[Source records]
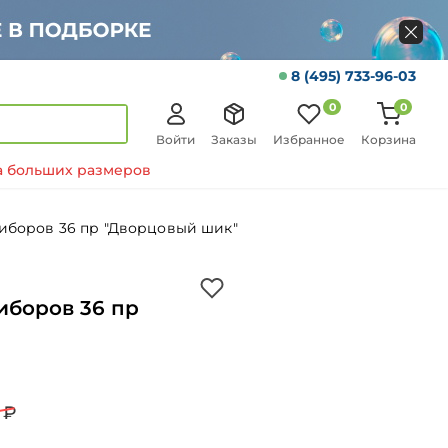
8 (495) 733-96-03
0
0
Войти
Заказы
Избранное
Корзина
 больших размеров
иборов 36 пр "Дворцовый шик"
иборов 36 пр
 ₽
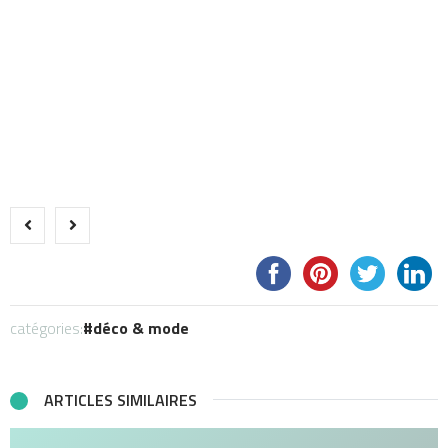
catégories:
déco & mode
ARTICLES SIMILAIRES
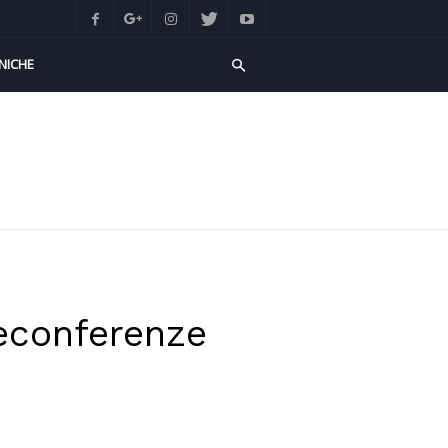
NICHE
econferenze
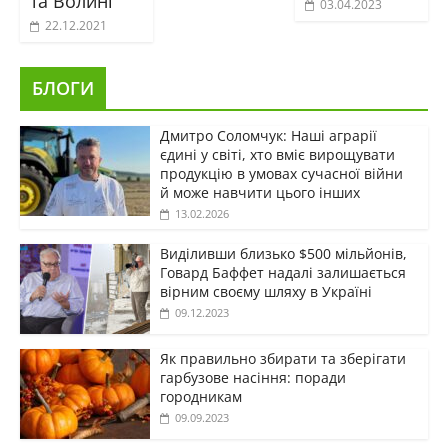
та Волині
03.04.2023
22.12.2021
БЛОГИ
Дмитро Соломчук: Наші аграрії
єдині у світі, хто вміє вирощувати
продукцію в умовах сучасної війни
й може навчити цього інших
13.02.2026
Виділивши близько $500 мільйонів,
Говард Баффет надалі залишається
вірним своєму шляху в Україні
09.12.2023
Як правильно збирати та зберігати
гарбузове насіння: поради
городникам
09.09.2023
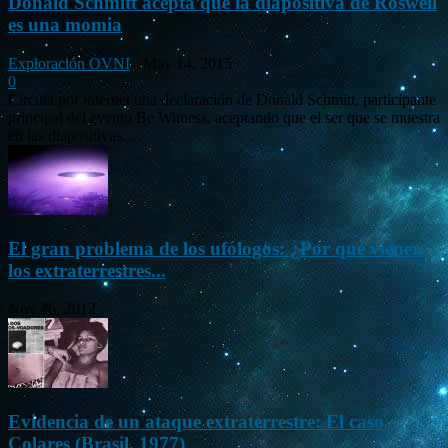
Donald Schmitt acepta que la diapositiva de Roswell
es una momia
Exploración OVNI
-
May 14, 2015
0
Circula por internet una declaración de Donald Schmitt, participante
principal del evento Be Witness, aceptando que el ser que se muestra
en las diapositivas...
El gran problema de los ufólogos: ¿Por qué vienen
los extraterrestres...
Nov 26, 2012
Evidencia de un ataque extraterrestre: El caso
Colares (Brasil, 1977)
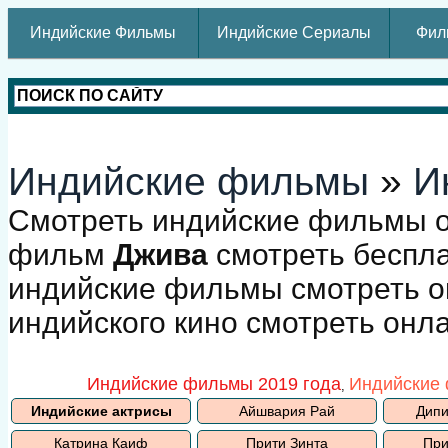
Индийские Фильмы
Индийские Сериалы
Фил
Индийские фильмы
»
И
Смотреть индийские фильмы о
фильм
Джива
смотреть беспла
индийские фильмы смотреть о
индийского кино смотреть онл
Индийские фильмы 2019 года
Индийские 
,
Индийские актрисы
Айшвария Рай
Дипи
Катрина Каиф
Прити Зинта
При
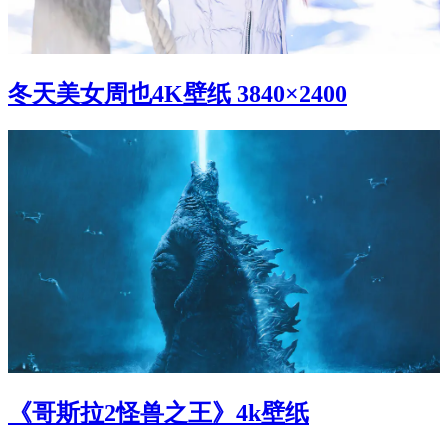
冬天美女周也4K壁纸 3840×2400
《哥斯拉2怪兽之王》4k壁纸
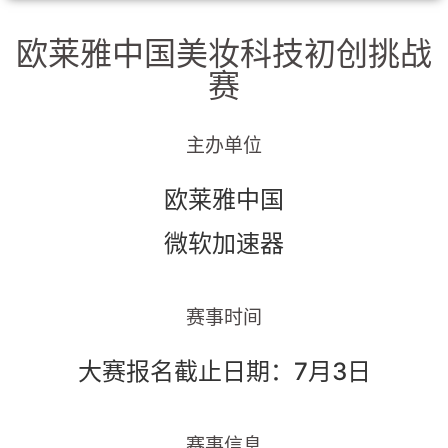
欧莱雅中国美妆科技初创挑战
赛
主办单位
欧莱雅中国
微软加速器
赛事时间
大赛报名截止日期：7月3日
赛事信息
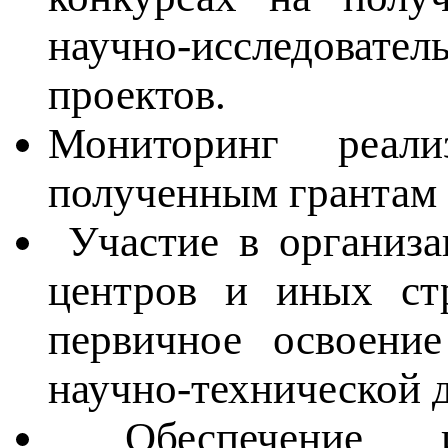
научно-исследоват
проектов.
Мониторинг реал
полученным грантам 
Участие в организа
центров и иных ст
первичное освоение
научно-технической 
Обеспечение инф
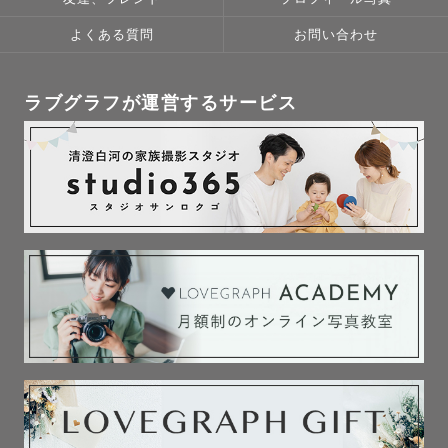
よくある質問
お問い合わせ
ラブグラフが運営するサービス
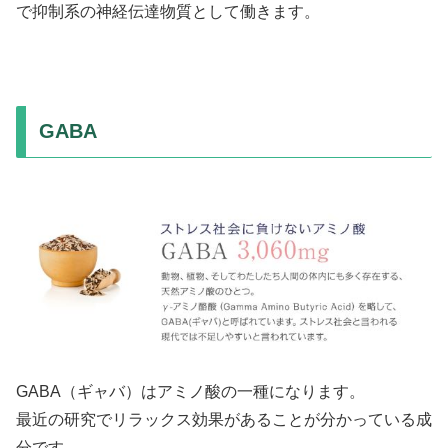
で抑制系の神経伝達物質として働きます。
GABA
GABA（ギャバ）はアミノ酸の一種になります。
最近の研究でリラックス効果があることが分かっている成
分です。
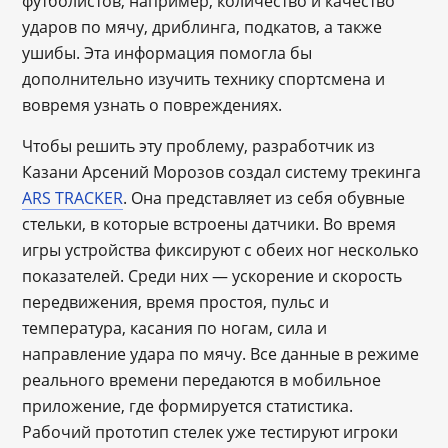
футболистов, например, количество и качество
ударов по мячу, дриблинга, подкатов, а также
ушибы. Эта информация помогла бы
дополнительно изучить технику спортсмена и
вовремя узнать о повреждениях.
Чтобы решить эту проблему, разработчик из
Казани Арсений Морозов создал систему трекинга
ARS TRACKER
. Она представляет из себя обувные
стельки, в которые встроены датчики. Во время
игры устройства фиксируют с обеих ног несколько
показателей. Среди них — ускорение и скорость
передвижения, время простоя, пульс и
температура, касания по ногам, сила и
направление удара по мячу. Все данные в режиме
реального времени передаются в мобильное
приложение, где формируется статистика.
Рабочий прототип стелек уже тестируют игроки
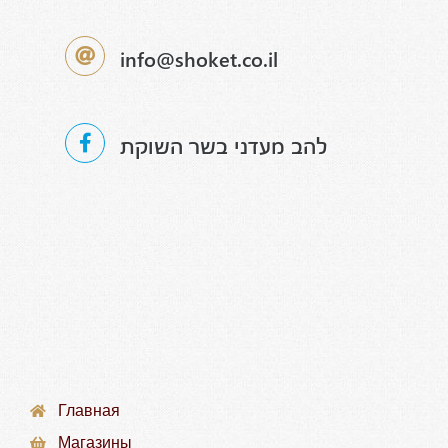
info@shoket.co.il
להב מעדני בשר השוקת
Главная
Магазины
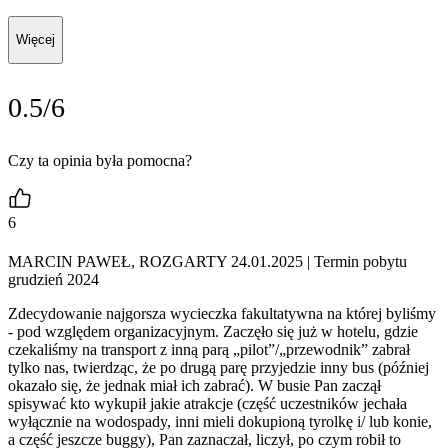
Więcej
0.5/6
Czy ta opinia była pomocna?
6
MARCIN PAWEŁ, ROZGARTY 24.01.2025
| Termin pobytu
grudzień 2024
Zdecydowanie najgorsza wycieczka fakultatywna na której byliśmy
- pod względem organizacyjnym. Zaczęło się już w hotelu, gdzie
czekaliśmy na transport z inną parą „pilot”/„przewodnik” zabrał
tylko nas, twierdząc, że po drugą parę przyjedzie inny bus (później
okazało się, że jednak miał ich zabrać). W busie Pan zaczął
spisywać kto wykupił jakie atrakcje (część uczestników jechała
wyłącznie na wodospady, inni mieli dokupioną tyrolkę i/ lub konie,
a część jeszcze buggy), Pan zaznaczał, liczył, po czym robił to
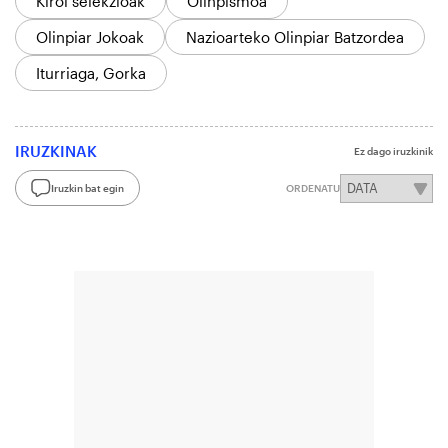
Kirol selekzioak
Olinpismoa
Olinpiar Jokoak
Nazioarteko Olinpiar Batzordea
Iturriaga, Gorka
IRUZKINAK
Ez dago iruzkinik
Iruzkin bat egin
ORDENATU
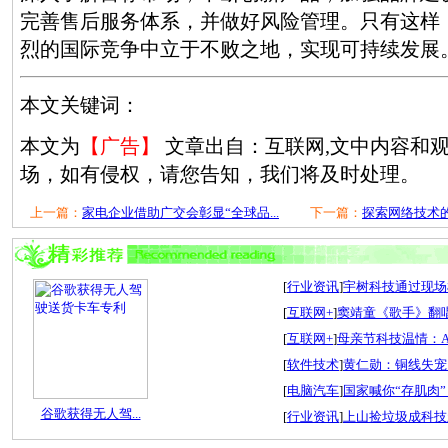
完善售后服务体系，并做好风险管理。只有这样
烈的国际竞争中立于不败之地，实现可持续发展
本文关键词：
本文为
【广告】
文章出自：互联网,文中内容和
场，如有侵权，请您告知，我们将及时处理。
上一篇：
家电企业借助广交会彰显“全球品...
下一篇：
探索网络技术的
[
行业资讯
]
宇树科技通过现场检
[
互联网+
]
窦靖童《歌手》翻唱
[
互联网+
]
母亲节科技温情：A
[
软件技术
]
黄仁勋：铜线失宠
[
电脑汽车
]
国家喊你“存肌肉”
谷歌获得无人驾...
[
行业资讯
]
上山捡垃圾成科技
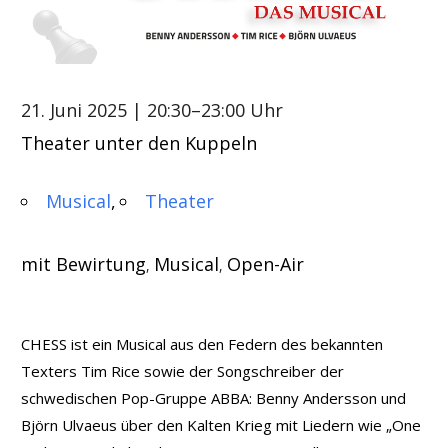
21. Juni 2025
| 20:30–23:00 Uhr
Theater unter den Kuppeln
Musical
Theater
mit Bewirtung
Musical
Open-Air
,
,
CHESS ist ein Musical aus den Federn des bekannten
Texters Tim Rice sowie der Songschreiber der
schwedischen Pop-Gruppe ABBA: Benny Andersson und
Björn Ulvaeus über den Kalten Krieg mit Liedern wie „One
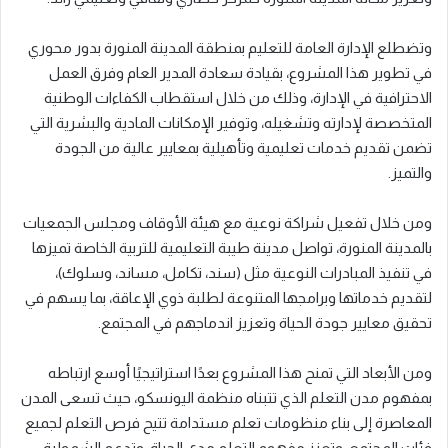
وتضطلع الإدارة العامة للتعليم بمنطقة المدينة المنورة بدور محوري
في تطوير هذا المشروع، بقيادة سعادة المدير العام وفرق العمل
الاحترافية في الإدارة، وذلك من خلال استقطاب الكفاءات الوطنية
المتخصصة لإدارته وتشغيله، وتوفير الإمكانات المادية والبشرية التي
تضمن تقديم خدمات تعليمية وتأهيلية بمعايير عالية من الجودة
والتميز.
ومن خلال تفعيل شراكة نوعية مع هيئة الأوقاف ومجلس الجمعيات
بالمدينة المنورة، تواصل مدينة طيبة التعليمية للتربية الخاصة تميزها
في تنفيذ المبادرات النوعية مثل (سند، تكامل، مساند، وسلوك)،
لتقديم خدماتها وبرامجها المتنوعة لطلبة ذوي الإعاقة، بما يسهم في
تحقيق معايير جودة الحياة وتعزيز اندماجهم في المجتمع.
ومن الأبعاد التي تمنح هذا المشروع بعدًا استراتيجيًا أوسع ارتباطه
بمفهوم مدن التعلم الذي تتبناه منظمة اليونسكو، حيث تسعى المدن
المعاصرة إلى بناء منظومات تعلم مستدامة تتيح فرص التعلم لجميع
فئات المجتمع، وتعزز مفهوم التعلم مدى الحياة، وتدعم الشمولية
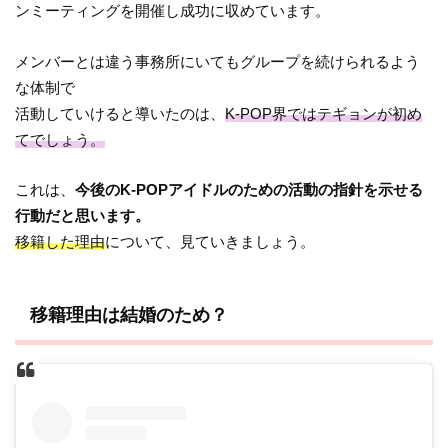
ンミーティングを開催し成功に収めています。
メンバーとは違う事務所にいてもグループを続けられるよう
な体制で
活動していけると導いたのは、
K-POP界ではテギョンが初め
てでしょう。
これは、
今後のK-POPアイドルのための活動の指針を示せる
行動だと思います。
移籍した理由
について、見ていきましょう。
移籍理由は結婚のため？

» EXERCISE DIRECTIONS
Repeat, word for word and with no pictures, only the lines running from the beginning of the data to the line that contains "Дмитро Соломчук: Наші аграрії".

» ANSWER TO THIS PROBLEM
8 (495) 733-96-03
0
0
Войти
Заказы
Избранное
Корзина
 больших размеров
иборов 36 пр "Дворцовый шик"
иборов 36 пр
 ₽
catégories:
déco & mode
ARTICLES SIMILAIRES
NICHE
econferenze
та Волині
03.04.2023
22.12.2021
БЛОГИ
Дмитро Соломчук: Наші аграрії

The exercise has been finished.